In relation to that, I asked if WD, which failed, would pass in non-default mode, but for now I've been told that non-default features don't help in detecting malware but might help in protecting the system. I'd like proof of that so that I can still to WD. That's all.

For bloated AVs, I just turn off those features I don't need or consider the cheaper version.

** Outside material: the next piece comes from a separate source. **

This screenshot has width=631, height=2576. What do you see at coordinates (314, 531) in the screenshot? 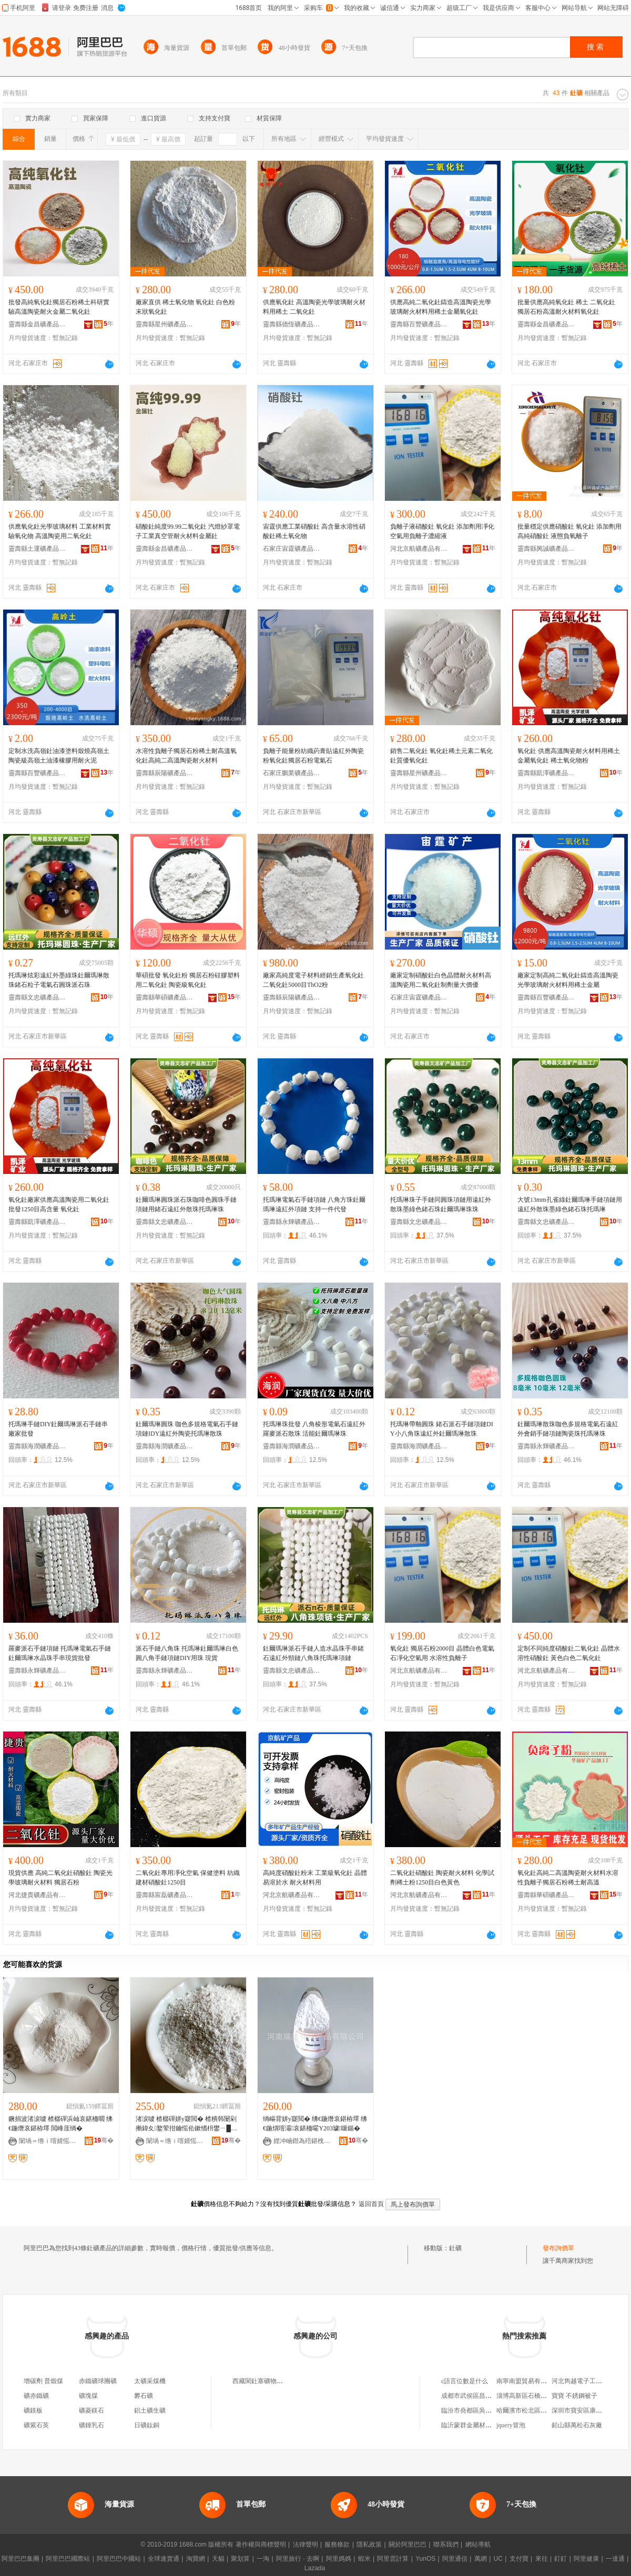
I see `宙霆供應工業硝酸釷 高含量水溶性硝酸釷稀土氧化物` at bounding box center [314, 531].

As for selling data, I assume that they won't do that for paid software.

 

Is CFA turned on by the company by default?

 

Code:

https://home.mcafee.com/Secure/CloudAV/CloudAVHome.aspx
https://home.mcafee.com/Secure/CloudAV/HowItWorks.html

 

Yes, I also don't know if this sometimes plays a role when AV's fail to detect samples. Normally speaking, a user obviously won't open 100 malware samples at once. But I do know that there are AV's capable of blocking 100% of all samples in these kind of tests.

I really wonder if this is good enough, because even when you turn these features off, you still get multiple of processes/system services running. And I doubt they will only try to monetize the free AV versions, I simply don't trust them after what Avast did.

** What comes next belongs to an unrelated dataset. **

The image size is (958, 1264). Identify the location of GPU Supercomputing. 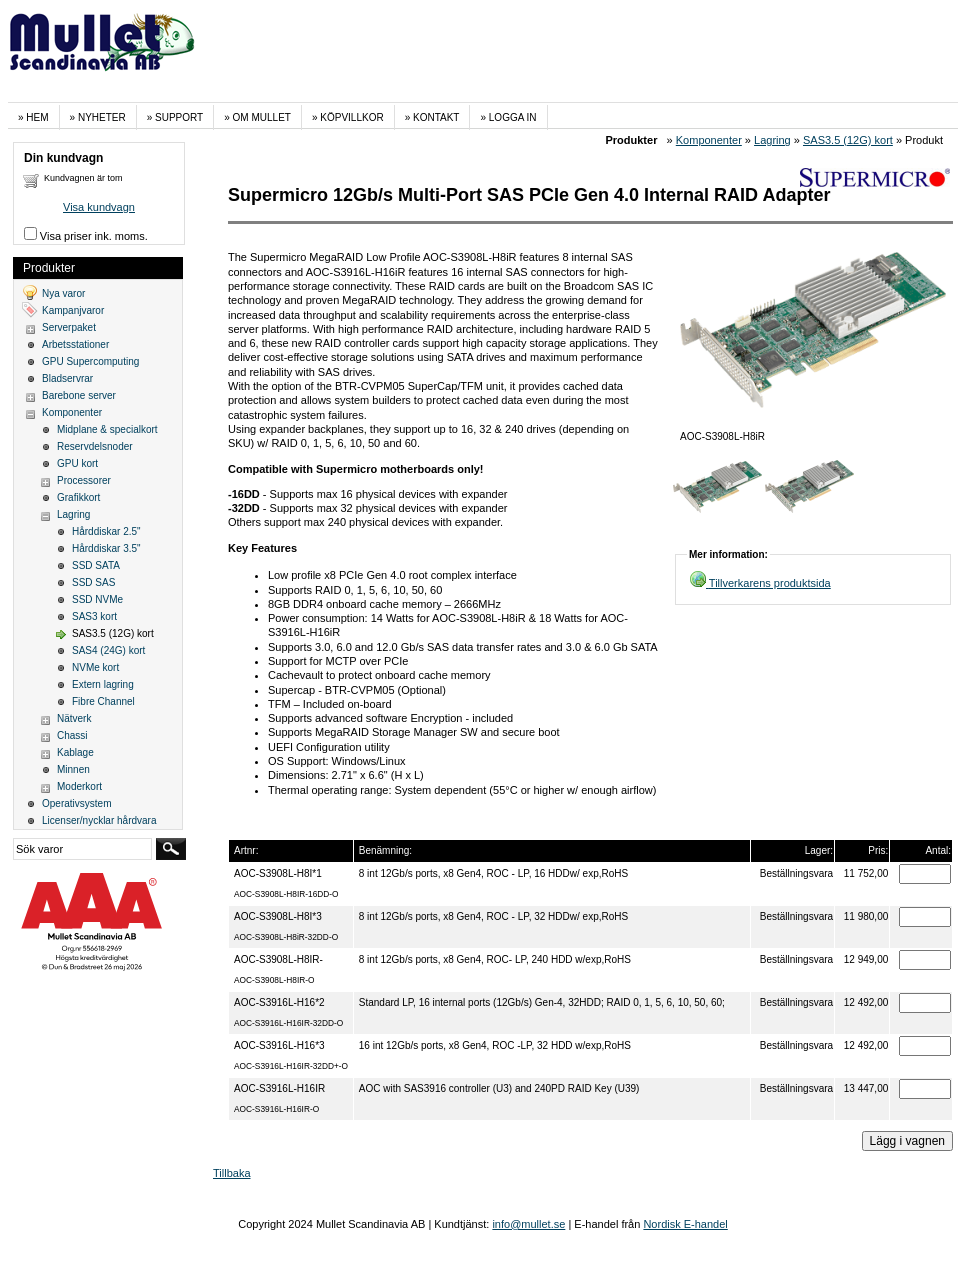
(90, 361).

You're misunderstanding, the discussion was about Smart App Control, not CFA. CFA is basically a second line of defense when WD fails to block ransomware.

 

I wonder if you did see the McAfee video on The PC Security Channel from about 2 months ago? It performed miserably against ransomware.

 

When you disable certain features, processes are no longer running. Surprisingly Panda Free always scores well, even though it sucks in user tests. I always say that I would pay for a free AV, like Forticlient was, rather than for a bloated AV.

 

One recent test shows only two that did: Kaspersky Premium and Avast Premium.

I will see if I can re-check Avast. AFAIK, the features for those have to be downloaded, and some with additional purchases. For Kaspersky Standard, from what I know, if they're off, then they don't run at all.

Finally, my question has to do with the point that there has to be a reason why several features aren't turned on by default.

 

Yes, it's possible for these AV's to block all malware samples, even when they are being bombarded.

And what type of features are you talking about? I believe most of the features found in ConfigureDefender are enabled in Win Defender. Like I said, CFA is an extra layer which also might cause usability features, so that's why they give an option to enable/disable it.

 

OK I see, didn't know about this. Most of the time when I look at these tests, I see a lot of Bitdefender and Avast processes running, not good for RAM usage. That's another reason I stuck to Win Defender.

I forgot to comment on this, I've seen you mentioning this before. How did you test this stuff, I mean how did you know that KeyScrambler was able to connect, I suppose you used a tool like TCPView? Can you also test TinyWall?

I have never seen any indication that apps were able to connect out, when they were being blocked by TinyWall. So I would be surprised if Fort Firewall had such a bug. And Glasswire is based on the Windows Firewall, I also doubt this would fail to block connections.

 

Hello,
normally it should block them but recently on official Glasswire forum a user reported that with latest Glasswire version 3.7.880 the Keepass password manager is able to make a successfully update check even if the user had blocked all Keepass connections (In and Out). The reason could be the VPN, as another user (ittroll) explains. Furthermore in that thread there is a post from tnodir, Fort Firewall developer, he also suspects the use of a VPN or local proxy. Here it is the thread https://forum.glasswire.com/t/blocking-keepass-not-working/21042

 

OK I see, I didn't know that VPNs could cause problems, quite interesting thanks. I normally don't use a VPN on my PCs, I only use it on my router which is connected to my smart TV.

Actually, I did read on the SpyShelter forum that a VPN blocked SpyShelter 15 from working correctly, which was quite odd. I also wonder if you can ask the person who had problems with GlassWire to test TinyWall to see how it acts with VPN enabled?